**EXERCISE DETAILS:** Would you repeat every entry below word for word but drop the images?
___
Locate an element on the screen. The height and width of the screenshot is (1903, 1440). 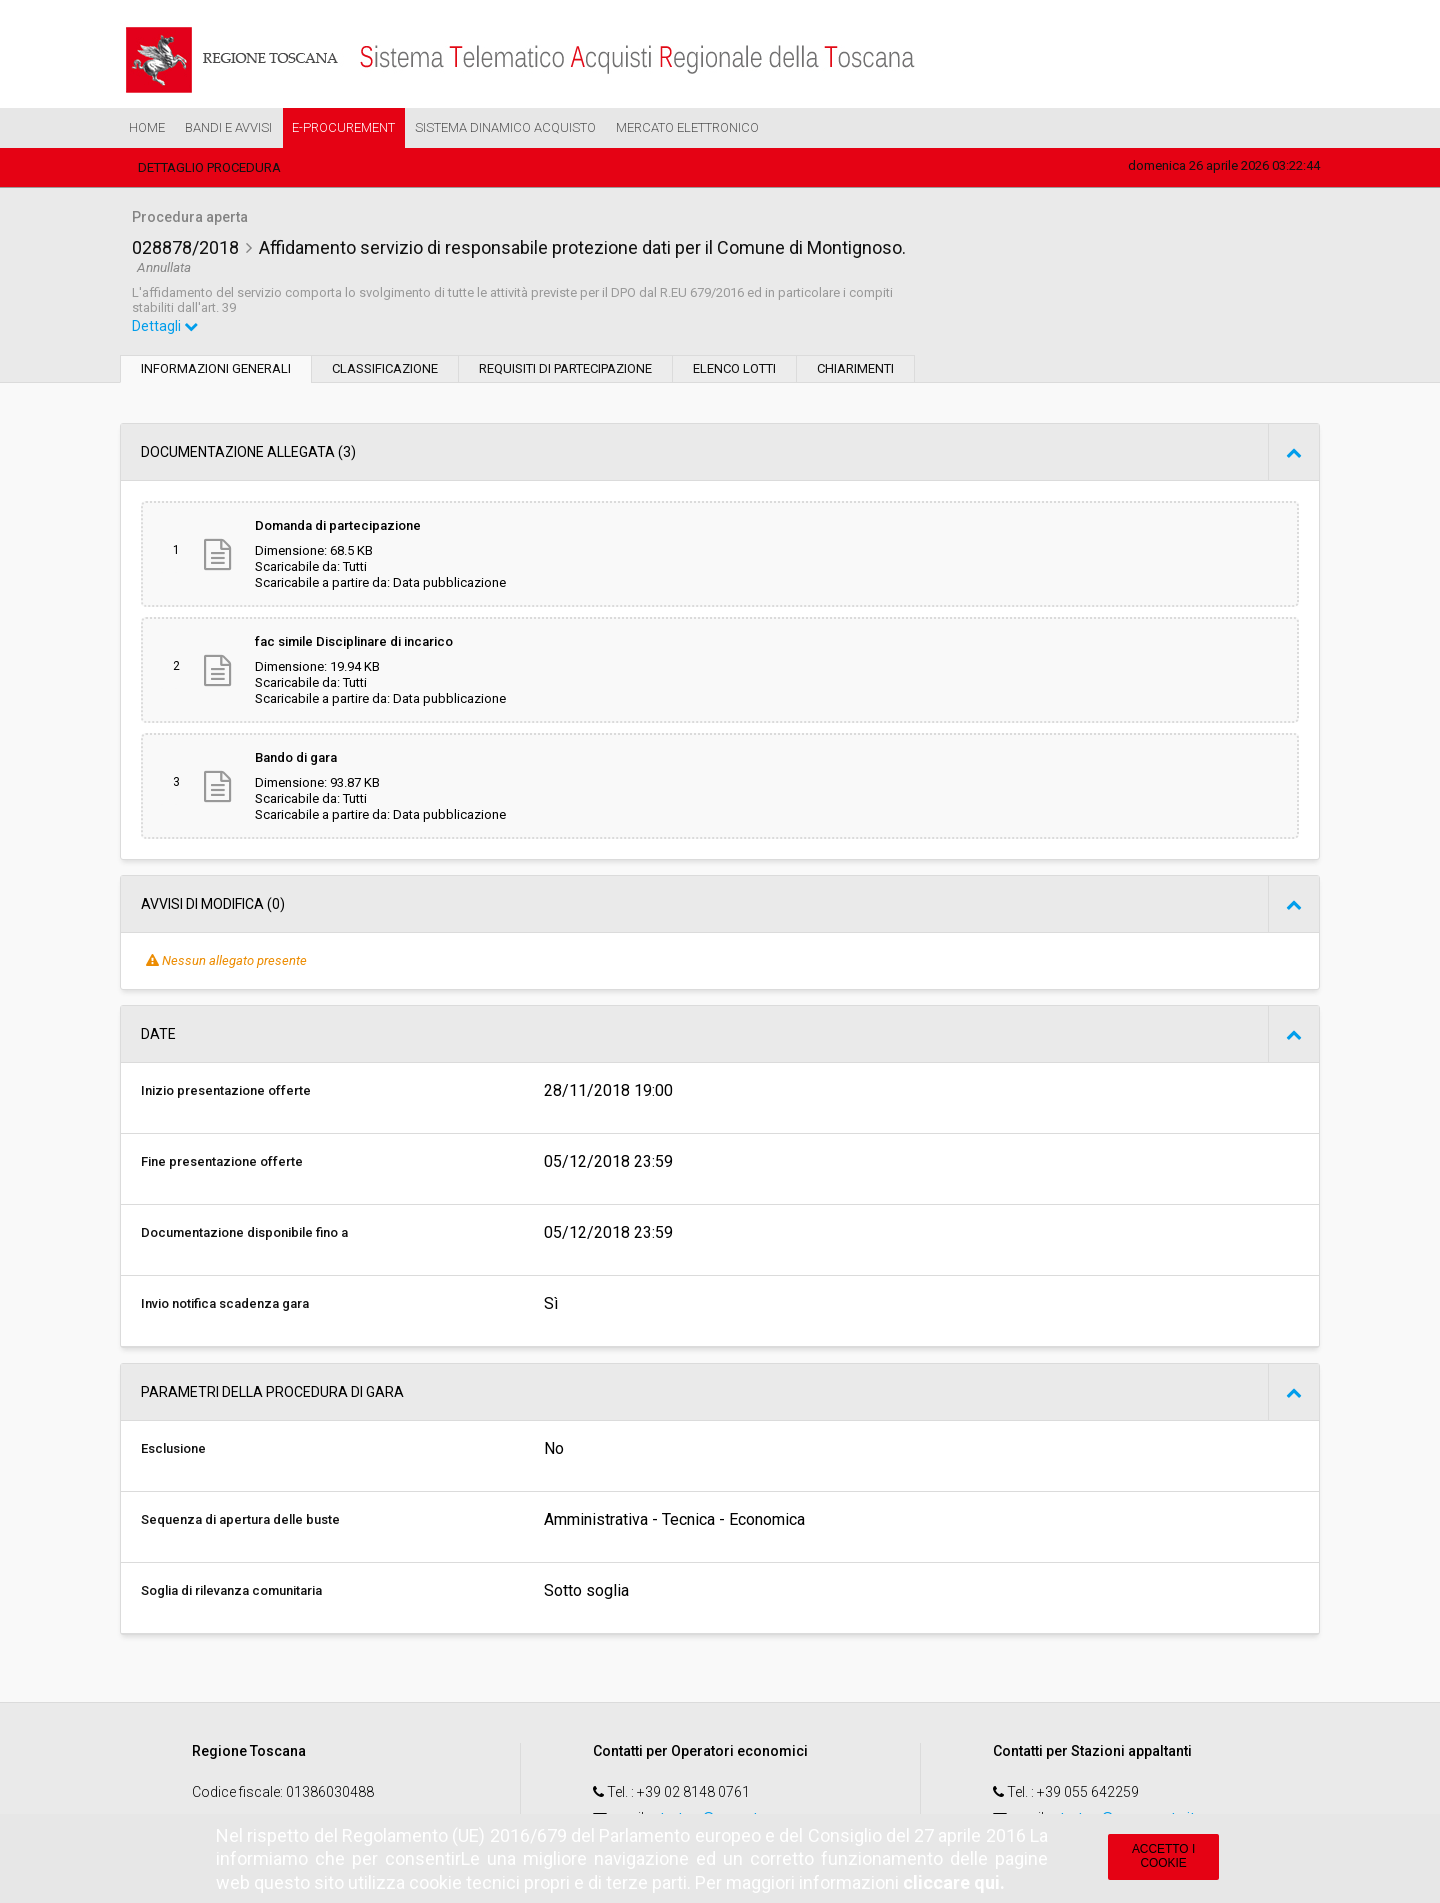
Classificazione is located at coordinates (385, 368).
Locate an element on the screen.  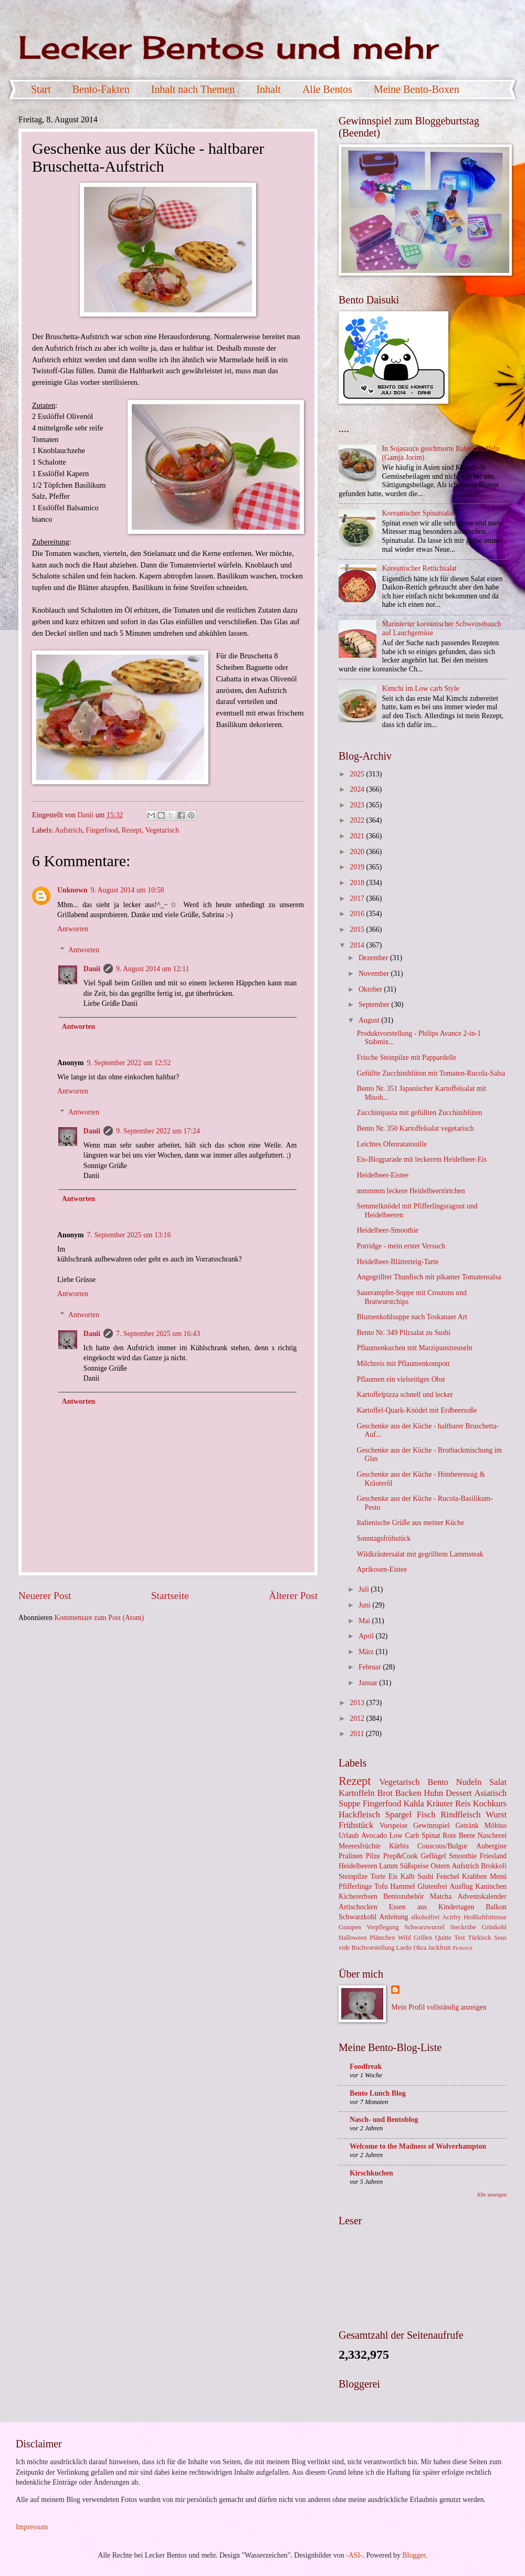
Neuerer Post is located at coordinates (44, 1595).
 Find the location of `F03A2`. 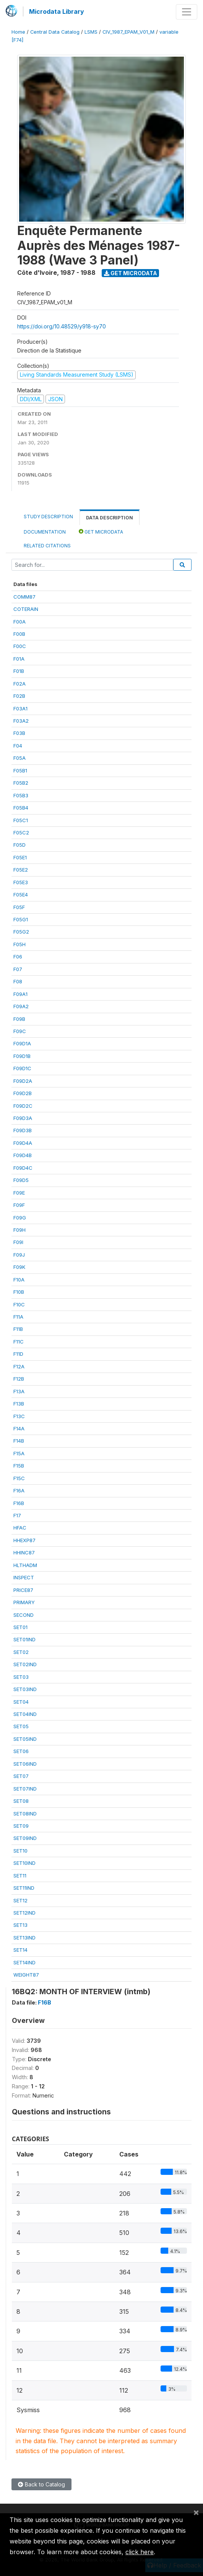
___
**YOUR SOLUTION:**
Locate an element on the screen. The height and width of the screenshot is (1903, 1440). 
Classificazione is located at coordinates (385, 368).
Locate an element on the screen.  
Neuerer Post is located at coordinates (44, 1595).
 Find the location of `F03A2`. 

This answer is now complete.